In the same request, we might also do something like this

$units = $parentClass->units;
foreach ($units as $unit) {
    foreach ($unit->sessions as $session) {
        // Render the same subview as above, using the $session's parentClass
        $parentClass = $session->parentClass;
        echo $parentClass->title;
    }
}

Note that in both cases the subview operates on what appears to be the same $parentClass object. However, they are not identical, and have in fact been loaded both using the direct ParentClasses HAS MANY Session and through the indirect ParentClasses HAS MANY Unit HAS MANY Session (can be expressed as ParentClasses HAS MANY Session THROUGH Unit).
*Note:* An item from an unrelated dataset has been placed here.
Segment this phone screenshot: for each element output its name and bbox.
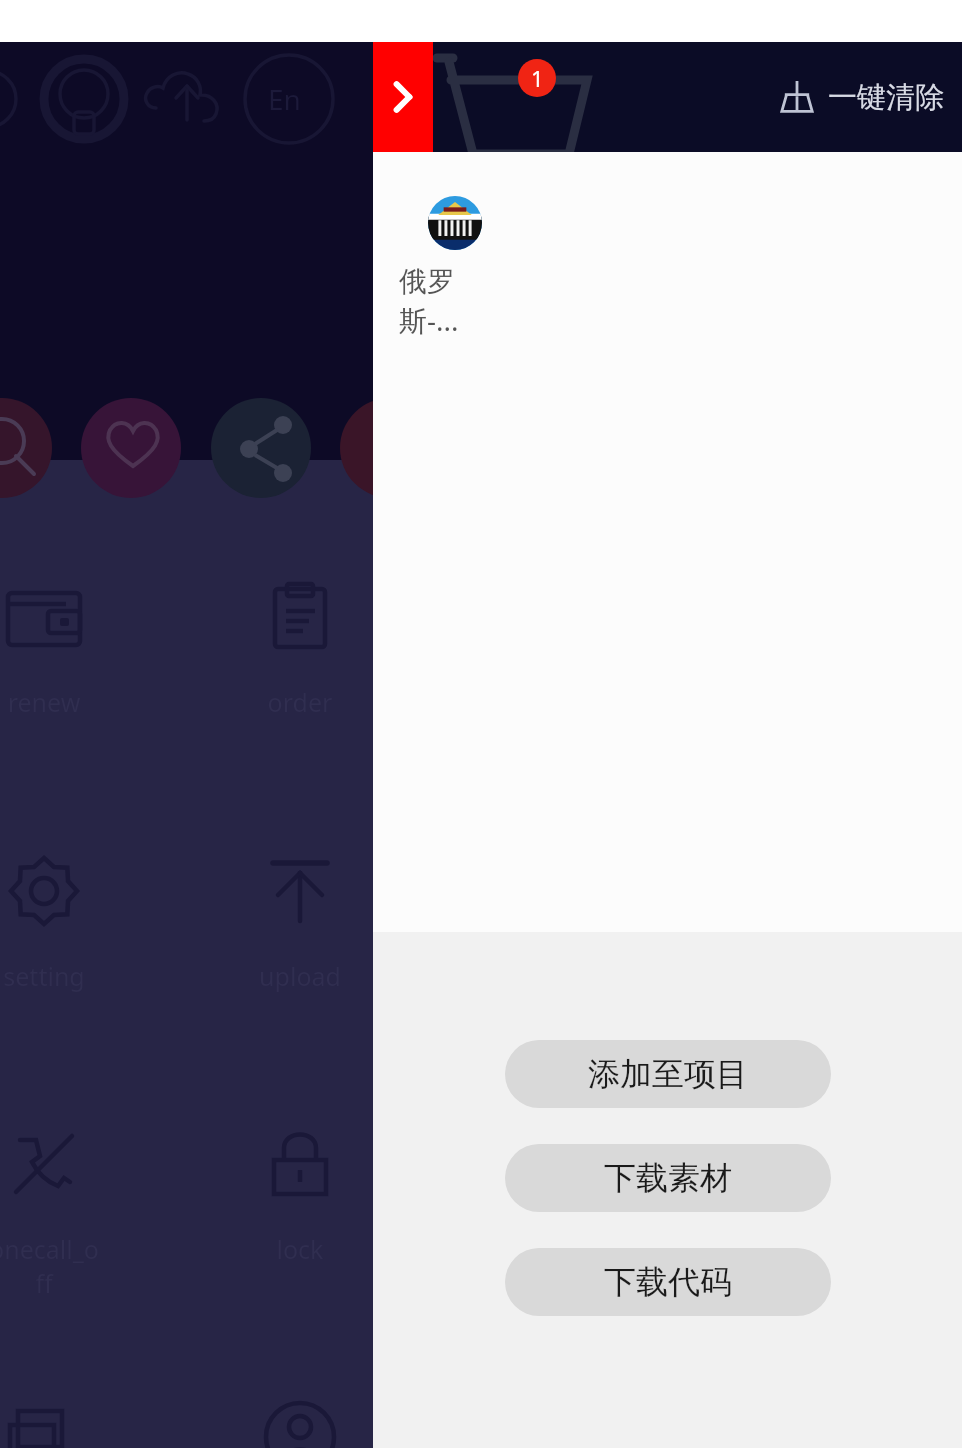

In our CActiveRecord lazy-load world, this isn't an apparent problem. If we do nothing, Yii simply does a lazy-load at the point of accessing the $session->parentClass. This is unfortunate, because it leads to lots of database calls to get the same ParentClasses object and they won't be identical. Historically, we've fixed this by eager loading both relations:

$parentClasses = ParentClasses::model()->with('units.sessions.parentClass, sessions.parentClass')->findByPk($pcpk);
foreach ($units as $unit) {
    foreach ($unit->sessions as $session) {
        echo $session->parentClass; // Does not result in an additional DB call
    }
}

This isn't ideal, because we're still doing two lookups for the same parent class, and they aren't identical objects, so loading a relation on one is not reflected in the other. But at least it doesn't break.
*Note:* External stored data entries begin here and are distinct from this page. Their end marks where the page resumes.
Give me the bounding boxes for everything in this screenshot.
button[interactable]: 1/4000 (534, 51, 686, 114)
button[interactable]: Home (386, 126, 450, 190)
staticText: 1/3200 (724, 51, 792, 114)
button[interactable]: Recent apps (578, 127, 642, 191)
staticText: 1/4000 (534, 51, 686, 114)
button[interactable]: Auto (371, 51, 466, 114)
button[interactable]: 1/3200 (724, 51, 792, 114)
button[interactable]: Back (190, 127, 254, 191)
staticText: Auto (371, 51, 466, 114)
In a Hydration world, where a goal is to eliminate these duplicate queries, this presents more of a problem. Hydration will not allow us to lazy-load the relation if we forget to Hydrate. Within our view structure, any one of the following relations may be accessed and must be Hydrated:

$parentClass->sessions;
$session1 = current($parentClass->sessions);
$session1->parentClass; // ParentClass copy 1, must be hydrated using 'sessions.parentClass'

$parentClass->units;
$unit = current($parentClass->units);
$session2 = current($unit->sessions);
$session2->parentClass; // ParentClass copy 2, must be hydrated using 'units.sessions.parentClass'

$unit->parentClass; // ParentClass copy 3, must be hydrated using 'units.parentClass'

// Sometimes we even go a level deeper
$session1->unit->parentClass; // ParentClass copy 4, must be hydrated using 'sessions.unit.parentClass'
$session2->unit->parentClass; // ParentClass copy 5, must be hydrated using 'units.sessions.unit.parentClass'

This leads to confusing hydration lists and many unnecessary DB lookups of the same ParentClasses, as well as multiple, distinct copies of the same ParentClass in memory.

Inverse relations

How do inverse relations fit into this? Consider these examples:

$parentClass->sessions;
$parentClass->units;
$units->sessions;

These can all benefit from inverse relation hydration, because they are first-order relations:

// Hydrate $parentClass relations 'sessions, units'
$session = current($parentClass->sessions); // Inversed, so $session->parentClass will be set
$session->parentClass; // No additional query, same object as $parentClass

$unit = current($parentClass->units); // Inversed
$unit->parentClass; // No additional query, identical to $parentClass

This is an improvement. However, the following example still breaks:

// Hydrate $parentClass relations 'sessions, units.sessions'
$unit = current($parentClass->units); // Inversed, $parentClass is set on each $unit
$session = current($unit->sessions); // Inversed, $unit is set on each $session
$unit->parentClass; // All good
$session->parentClass; // Breaks, because 'units.sessions.parentClass' has not been hydrated

In general, inverse relations alone can make first-order relations more efficient and useful, but cannot help us with second-order relations (the ... HAS MANY ... THROUGH ...) pattern.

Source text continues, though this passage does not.